Thiamyxins: Structure and Biosynthesis of Myxobacterial RNA-Virus-Inhibitors

During our search for novel myxobacterial natural products, we discovered the Thiamyxins: thiazole- and thiazoline-rich non-ribosomal peptide-polyketide hybrids with potent antiviral activity. We isolated two cyclized and two open-chain congeners of this unprecedented natural product family, whereof the non-cyclized Thiamyxin D was found to be fused to a glycerol unit attached to the C-terminal carboxyl function. Alongside their structure elucidation and absolute stereochemistry, we present the biosynthetic origin of the Thiamyxins supported by a concise biosynthesis model based on biosynthetic gene cluster analysis and feeding experiments with isotope labelled precursors.

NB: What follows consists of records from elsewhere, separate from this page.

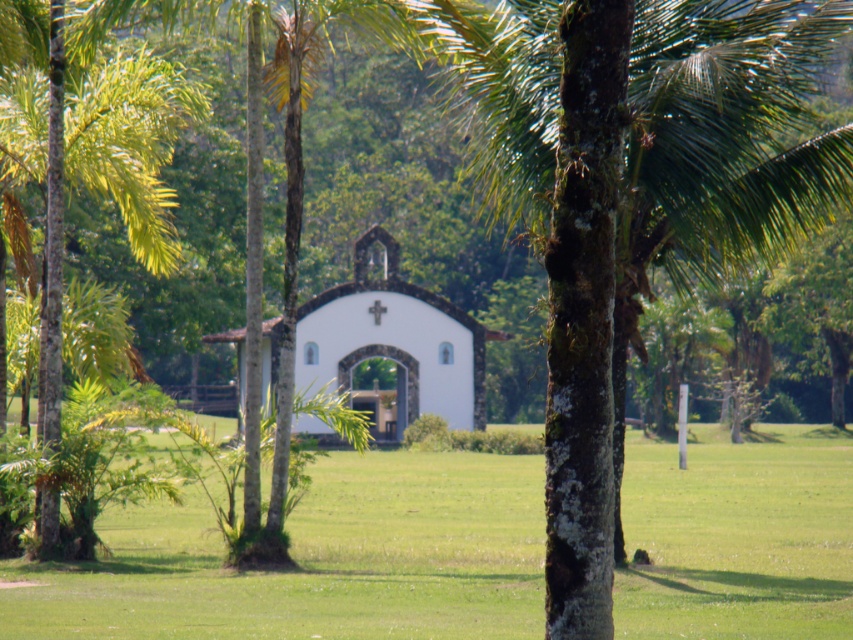 Question: Which of the following is the farthest from the observer?

Choices:
 (A) white matte church at center
 (B) green grass at center
 (C) green rough bark palm tree at center
 (D) green leafy palm tree at lower left

Answer: (A)

Question: Considering the relative positions of green rough bark palm tree at center and green grass at center in the image provided, where is green rough bark palm tree at center located with respect to green grass at center?

Choices:
 (A) left
 (B) right

Answer: (B)

Question: Does green rough bark palm tree at center have a smaller size compared to white matte church at center?

Choices:
 (A) yes
 (B) no

Answer: (B)

Question: Which of these objects is positioned closest to the green leafy palm tree at lower left?

Choices:
 (A) white matte church at center
 (B) green rough bark palm tree at center

Answer: (B)

Question: In this image, where is green leafy palm tree at lower left located relative to white matte church at center?

Choices:
 (A) below
 (B) above

Answer: (B)

Question: Which object is closer to the camera taking this photo?

Choices:
 (A) white matte church at center
 (B) green leafy palm tree at lower left
 (C) green rough bark palm tree at center
 (D) green grass at center

Answer: (C) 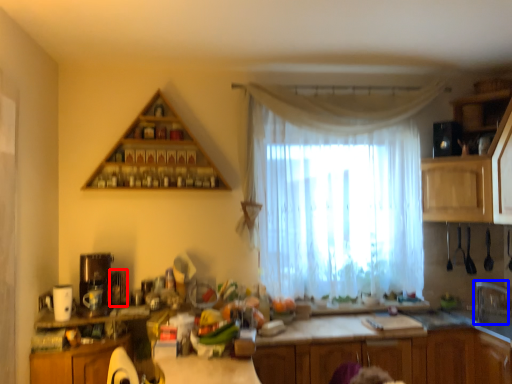 Question: Which object appears closest to the camera in this image, appliance (highlighted by a red box) or faucet (highlighted by a blue box)?

Choices:
 (A) appliance
 (B) faucet

Answer: (B) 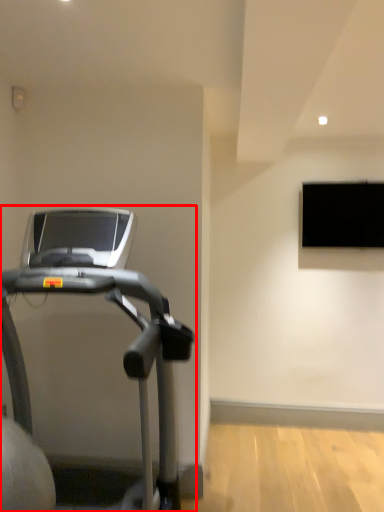 Question: From the image's perspective, considering the relative positions of treadmill (annotated by the red box) and window in the image provided, where is treadmill (annotated by the red box) located with respect to the staircase?

Choices:
 (A) above
 (B) below

Answer: (B) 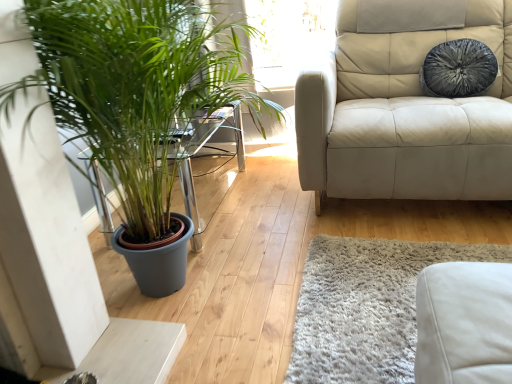 Question: Is green matte plant at left inside or outside of velvety gray pillow at upper right?

Choices:
 (A) outside
 (B) inside

Answer: (A)

Question: Based on their positions, is green matte plant at left located to the left or right of velvety gray pillow at upper right?

Choices:
 (A) right
 (B) left

Answer: (B)

Question: From the image's perspective, relative to velvety gray pillow at upper right, is green matte plant at left above or below?

Choices:
 (A) above
 (B) below

Answer: (B)

Question: From the image's perspective, is velvety gray pillow at upper right positioned above or below green matte plant at left?

Choices:
 (A) above
 (B) below

Answer: (A)

Question: From a real-world perspective, is velvety gray pillow at upper right above or below green matte plant at left?

Choices:
 (A) above
 (B) below

Answer: (A)

Question: Is velvety gray pillow at upper right bigger or smaller than green matte plant at left?

Choices:
 (A) small
 (B) big

Answer: (A)

Question: In terms of width, does velvety gray pillow at upper right look wider or thinner when compared to green matte plant at left?

Choices:
 (A) thin
 (B) wide

Answer: (A)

We report an unprecedented incorporation of a 2-(hydroxymethyl)-4-methylpent-3-enoic acid moiety originating from the involved polyketide synthase featuring a rare GCN5-related N-acetyltransferase-like decarboxylase domain. The Thiamyxins showed potent inhibition of different RNA-viruses as analysed in cell culture models of corona, zika and dengue virus infection. Their potency up to a half maximal inhibitory concentration of 560 nM combined with milder cytotoxic effects on human cell lines indicate a potential for further development of the Thiamyxins as broad-spectrum antivirals targeting RNA-viruses.